Eu entendo, e até fico agradavelmente surprendido por ainda se ensinar a conjugação do "vós" nas escolas brasileiras, mas, vamos lá, não é assim tão difícil, pois não? Na maioria dos casos é só acrescentar um _-s_ à conjugação do "tu".


----------



## Vanda

Para nós é impensável decorar a conjugação de um verbo sem o vós. Oh vós de pouca fé! (brincadeira )


----------



## Tomby

Por vezes penso que uso e abuso do tratamento por "você" por _economia_ linguística: com quatro pessoas (eu, você/ele/ela, nós e vocês/eles) consigo o tratamento de seis.  E com o Imperativo com três, chega!
Falando honestamente, acho que vocês têm razão, deveriam continuar com o ensino das seis pessoas que conformam a conjugação verbal. No meu caso, era obrigatório saber a existência da segunda pessoa do plural, mas também sabia que não devia usá-la. 
Com a mesóclise quase aconteceu a mesma coisa. Também com o tema da conjugação perifrástica (penso que se denomina dessa maneira), estou a referir-me ao verbo "haver de + infinitivo": [hei-de, hás-de, há-de, havemos de, hão-de] + infinitivo. 
Não sei porque não a ensinaram. Eu tento evitar esta construção gramatical sempre que puder. Não obstante seria injusto não dizer que tive bons professores de português.   As minhas carências são por culpa da minha pessoa.
Cumprimentos!


----------



## ana lacerda

Boas
É verdade que não é uma prática portuguesa usar VÓS, mas,eu aprendi na escola. Quando somos crianças até usamos muito a expressão: "Hás-de ver!". Isto é dito como uma promessa  maldosa a alguém que não faz aquilo que nós queremos.


----------



## Outsider

_Haver de_ + infinitivo ainda se usa bastante em Portugal.


----------



## olivinha

Do vós eu só me lembro da época da decoreba para as classes de português e dos domingos, quando a minha mãe me obrigava a ir a missa, ouvir o padre dizendo: 
“Tomai e comei todos vós.”
Apesar de tudo, não posso deixar de “confessar” que acho bonito quando escuto, ou melhor, leio (na maioria das vezes da pluma de Machado de Assis) um verbo conjugado na segunda do singular com a maior naturalidade.

E o “vosotros/as” que me disseram que já não se usa?
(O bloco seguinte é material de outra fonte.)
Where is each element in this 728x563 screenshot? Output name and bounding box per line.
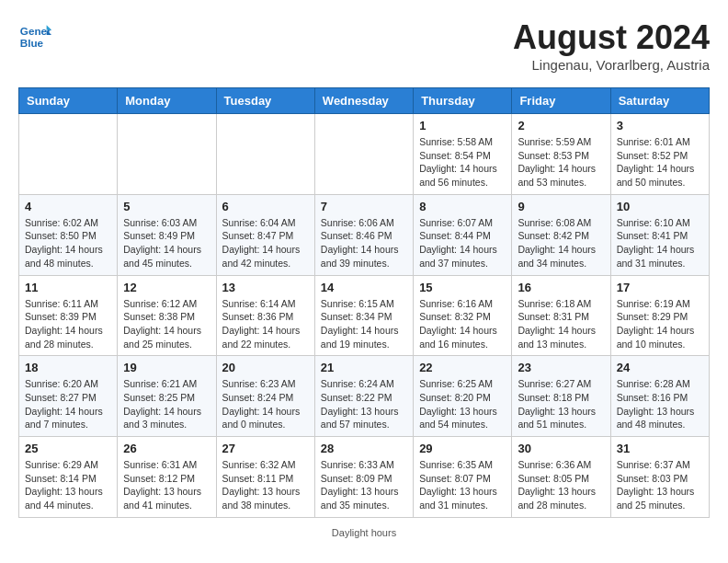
calendar-day-header: Sunday bbox=[19, 88, 118, 114]
month-year-title: August 2024 bbox=[513, 18, 710, 57]
calendar-cell: 5Sunrise: 6:03 AM Sunset: 8:49 PM Daylig… bbox=[118, 194, 216, 275]
logo: General Blue bbox=[18, 18, 51, 52]
day-info: Sunrise: 6:33 AM Sunset: 8:09 PM Dayligh… bbox=[321, 458, 407, 512]
day-info: Sunrise: 6:02 AM Sunset: 8:50 PM Dayligh… bbox=[25, 216, 111, 270]
calendar-cell: 11Sunrise: 6:11 AM Sunset: 8:39 PM Dayli… bbox=[19, 275, 118, 356]
day-info: Sunrise: 6:14 AM Sunset: 8:36 PM Dayligh… bbox=[222, 297, 309, 351]
day-number: 9 bbox=[518, 200, 604, 213]
day-info: Sunrise: 6:37 AM Sunset: 8:03 PM Dayligh… bbox=[617, 458, 703, 512]
calendar-cell: 20Sunrise: 6:23 AM Sunset: 8:24 PM Dayli… bbox=[216, 356, 314, 437]
day-number: 17 bbox=[617, 281, 703, 294]
day-number: 31 bbox=[617, 442, 703, 455]
calendar-cell bbox=[19, 114, 118, 195]
day-info: Sunrise: 6:20 AM Sunset: 8:27 PM Dayligh… bbox=[25, 377, 111, 431]
day-info: Sunrise: 6:28 AM Sunset: 8:16 PM Dayligh… bbox=[617, 377, 703, 431]
logo-icon: General Blue bbox=[18, 18, 51, 52]
calendar-cell: 12Sunrise: 6:12 AM Sunset: 8:38 PM Dayli… bbox=[118, 275, 216, 356]
calendar-cell: 4Sunrise: 6:02 AM Sunset: 8:50 PM Daylig… bbox=[19, 194, 118, 275]
calendar-cell: 24Sunrise: 6:28 AM Sunset: 8:16 PM Dayli… bbox=[610, 356, 709, 437]
day-info: Sunrise: 6:07 AM Sunset: 8:44 PM Dayligh… bbox=[419, 216, 506, 270]
day-number: 24 bbox=[617, 361, 703, 374]
day-info: Sunrise: 6:19 AM Sunset: 8:29 PM Dayligh… bbox=[617, 297, 703, 351]
calendar-week-row: 11Sunrise: 6:11 AM Sunset: 8:39 PM Dayli… bbox=[19, 275, 710, 356]
day-number: 19 bbox=[123, 361, 210, 374]
calendar-day-header: Wednesday bbox=[314, 88, 413, 114]
day-number: 5 bbox=[123, 200, 210, 213]
calendar-cell: 8Sunrise: 6:07 AM Sunset: 8:44 PM Daylig… bbox=[414, 194, 512, 275]
day-info: Sunrise: 6:11 AM Sunset: 8:39 PM Dayligh… bbox=[25, 297, 111, 351]
day-info: Sunrise: 6:27 AM Sunset: 8:18 PM Dayligh… bbox=[518, 377, 604, 431]
day-info: Sunrise: 6:06 AM Sunset: 8:46 PM Dayligh… bbox=[321, 216, 407, 270]
day-number: 30 bbox=[518, 442, 604, 455]
calendar-day-header: Friday bbox=[512, 88, 610, 114]
calendar-cell bbox=[118, 114, 216, 195]
day-number: 25 bbox=[25, 442, 111, 455]
day-number: 22 bbox=[419, 361, 506, 374]
calendar-cell: 23Sunrise: 6:27 AM Sunset: 8:18 PM Dayli… bbox=[512, 356, 610, 437]
calendar-cell: 13Sunrise: 6:14 AM Sunset: 8:36 PM Dayli… bbox=[216, 275, 314, 356]
day-number: 6 bbox=[222, 200, 309, 213]
day-info: Sunrise: 6:16 AM Sunset: 8:32 PM Dayligh… bbox=[419, 297, 506, 351]
calendar-cell: 25Sunrise: 6:29 AM Sunset: 8:14 PM Dayli… bbox=[19, 437, 118, 518]
calendar-cell: 28Sunrise: 6:33 AM Sunset: 8:09 PM Dayli… bbox=[314, 437, 413, 518]
calendar-cell: 26Sunrise: 6:31 AM Sunset: 8:12 PM Dayli… bbox=[118, 437, 216, 518]
day-info: Sunrise: 6:36 AM Sunset: 8:05 PM Dayligh… bbox=[518, 458, 604, 512]
calendar-week-row: 4Sunrise: 6:02 AM Sunset: 8:50 PM Daylig… bbox=[19, 194, 710, 275]
day-info: Sunrise: 6:10 AM Sunset: 8:41 PM Dayligh… bbox=[617, 216, 703, 270]
calendar-day-header: Thursday bbox=[414, 88, 512, 114]
day-number: 4 bbox=[25, 200, 111, 213]
calendar-header-row: SundayMondayTuesdayWednesdayThursdayFrid… bbox=[19, 88, 710, 114]
calendar-week-row: 1Sunrise: 5:58 AM Sunset: 8:54 PM Daylig… bbox=[19, 114, 710, 195]
day-info: Sunrise: 5:59 AM Sunset: 8:53 PM Dayligh… bbox=[518, 135, 604, 190]
day-info: Sunrise: 6:18 AM Sunset: 8:31 PM Dayligh… bbox=[518, 297, 604, 351]
day-info: Sunrise: 6:15 AM Sunset: 8:34 PM Dayligh… bbox=[321, 297, 407, 351]
day-number: 27 bbox=[222, 442, 309, 455]
day-number: 3 bbox=[617, 119, 703, 132]
day-info: Sunrise: 6:35 AM Sunset: 8:07 PM Dayligh… bbox=[419, 458, 506, 512]
day-number: 12 bbox=[123, 281, 210, 294]
calendar-cell: 31Sunrise: 6:37 AM Sunset: 8:03 PM Dayli… bbox=[610, 437, 709, 518]
day-info: Sunrise: 6:08 AM Sunset: 8:42 PM Dayligh… bbox=[518, 216, 604, 270]
calendar-cell: 9Sunrise: 6:08 AM Sunset: 8:42 PM Daylig… bbox=[512, 194, 610, 275]
calendar-cell: 3Sunrise: 6:01 AM Sunset: 8:52 PM Daylig… bbox=[610, 114, 709, 195]
svg-text:Blue: Blue bbox=[20, 37, 44, 49]
day-info: Sunrise: 6:31 AM Sunset: 8:12 PM Dayligh… bbox=[123, 458, 210, 512]
calendar-cell: 19Sunrise: 6:21 AM Sunset: 8:25 PM Dayli… bbox=[118, 356, 216, 437]
day-number: 26 bbox=[123, 442, 210, 455]
day-info: Sunrise: 6:04 AM Sunset: 8:47 PM Dayligh… bbox=[222, 216, 309, 270]
day-info: Sunrise: 6:21 AM Sunset: 8:25 PM Dayligh… bbox=[123, 377, 210, 431]
calendar-cell bbox=[216, 114, 314, 195]
day-info: Sunrise: 6:01 AM Sunset: 8:52 PM Dayligh… bbox=[617, 135, 703, 190]
day-number: 20 bbox=[222, 361, 309, 374]
day-number: 15 bbox=[419, 281, 506, 294]
day-number: 16 bbox=[518, 281, 604, 294]
day-number: 23 bbox=[518, 361, 604, 374]
day-info: Sunrise: 6:25 AM Sunset: 8:20 PM Dayligh… bbox=[419, 377, 506, 431]
day-number: 10 bbox=[617, 200, 703, 213]
calendar-cell: 17Sunrise: 6:19 AM Sunset: 8:29 PM Dayli… bbox=[610, 275, 709, 356]
calendar-cell: 15Sunrise: 6:16 AM Sunset: 8:32 PM Dayli… bbox=[414, 275, 512, 356]
day-number: 8 bbox=[419, 200, 506, 213]
calendar-table: SundayMondayTuesdayWednesdayThursdayFrid… bbox=[18, 87, 710, 518]
day-number: 18 bbox=[25, 361, 111, 374]
day-number: 11 bbox=[25, 281, 111, 294]
day-number: 1 bbox=[419, 119, 506, 132]
calendar-cell: 2Sunrise: 5:59 AM Sunset: 8:53 PM Daylig… bbox=[512, 114, 610, 195]
calendar-week-row: 18Sunrise: 6:20 AM Sunset: 8:27 PM Dayli… bbox=[19, 356, 710, 437]
calendar-cell: 7Sunrise: 6:06 AM Sunset: 8:46 PM Daylig… bbox=[314, 194, 413, 275]
calendar-day-header: Tuesday bbox=[216, 88, 314, 114]
calendar-day-header: Saturday bbox=[610, 88, 709, 114]
day-info: Sunrise: 5:58 AM Sunset: 8:54 PM Dayligh… bbox=[419, 135, 506, 190]
calendar-cell: 21Sunrise: 6:24 AM Sunset: 8:22 PM Dayli… bbox=[314, 356, 413, 437]
title-block: August 2024 Lingenau, Vorarlberg, Austri… bbox=[513, 18, 710, 73]
day-number: 28 bbox=[321, 442, 407, 455]
day-info: Sunrise: 6:29 AM Sunset: 8:14 PM Dayligh… bbox=[25, 458, 111, 512]
day-number: 29 bbox=[419, 442, 506, 455]
calendar-cell: 14Sunrise: 6:15 AM Sunset: 8:34 PM Dayli… bbox=[314, 275, 413, 356]
page-header: General Blue August 2024 Lingenau, Vorar… bbox=[18, 18, 710, 73]
calendar-cell: 18Sunrise: 6:20 AM Sunset: 8:27 PM Dayli… bbox=[19, 356, 118, 437]
day-number: 14 bbox=[321, 281, 407, 294]
day-info: Sunrise: 6:03 AM Sunset: 8:49 PM Dayligh… bbox=[123, 216, 210, 270]
calendar-cell: 16Sunrise: 6:18 AM Sunset: 8:31 PM Dayli… bbox=[512, 275, 610, 356]
calendar-day-header: Monday bbox=[118, 88, 216, 114]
Estudando espanhol quando vivia nos EEUU, me disseram (professores!) que “no hacía falta aprender a conjugar el verbo en la segunda del plural”, que se usa “ustedes” y no “vosotros”… ¿Vosotros, qué vosotros? Agora, vivendo na Espanha, descubro que o vosotros está tão vivo (na Espanha) como qualquer das outras “pessoas”, e cada vez que tenho que utilizar-lo, siempre me sai o “ustedes”.

O


----------



## Lusitania

Na verdade, o vós é mais utilizado no interior norte do país e penso que sobretudo pelas pessoas mais velhas. Há pouco tempo estive no Luso e uma senhora amiga da minha avó ainda dizia "onde ides?". Mas é muito raro ouvir.
Agora em Espanha penso que o Vosotros está bem vivo e aprendo nas minhas aulas de Espanhol.
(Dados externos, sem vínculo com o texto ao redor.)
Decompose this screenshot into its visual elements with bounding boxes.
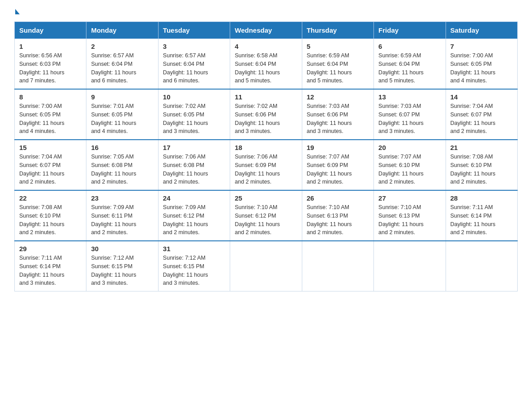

Espero que o português se informalize e comecemos a utilizar mais o tu.


----------



## Cosmic

Lusitania said:


> Na verdade, o vós é mais utilizado no interior norte do país e penso que sobretudo pelas pessoas mais velhas. Há pouco tempo estive no Luso e uma senhora amiga da minha avó ainda dizia "onde ides?". Mas é muito raro ouvir.
> Agora em Espanha penso que o Vosotros está bem vivo e aprendo nas minhas aulas de Espanhol.
> 
> Espero que o português se informalize e comecemos a utilizar mais o tu.
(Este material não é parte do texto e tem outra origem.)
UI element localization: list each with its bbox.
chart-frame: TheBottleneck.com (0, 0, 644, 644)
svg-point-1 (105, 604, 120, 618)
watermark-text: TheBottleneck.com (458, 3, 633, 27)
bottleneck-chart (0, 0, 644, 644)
Como vecê diz , o Vosotreos está vivo , mas somente na Espanha (ou seja uma parte muito pequena dos hispanofalantes ) . Na América soa como uma palavra da Biblia . Quando era em menino , os sacerdotes falabam de "vosotros " o que era verdaeramente um avanço , ja que ao menos era mais compresivel que o latin.


----------



## jazyk

> Na maioria dos casos é só acrescentar um _-s_ à conjugação do "tu".


Deve ter-se enganado aqui, Outsider. O s só se acrescenta à conjugação do tu no pretérito perfeito, em todos os outros tempos tanto vós quanto tu terminam em s.



> _Haver de_ + infinitivo ainda se usa bastante em Portugal.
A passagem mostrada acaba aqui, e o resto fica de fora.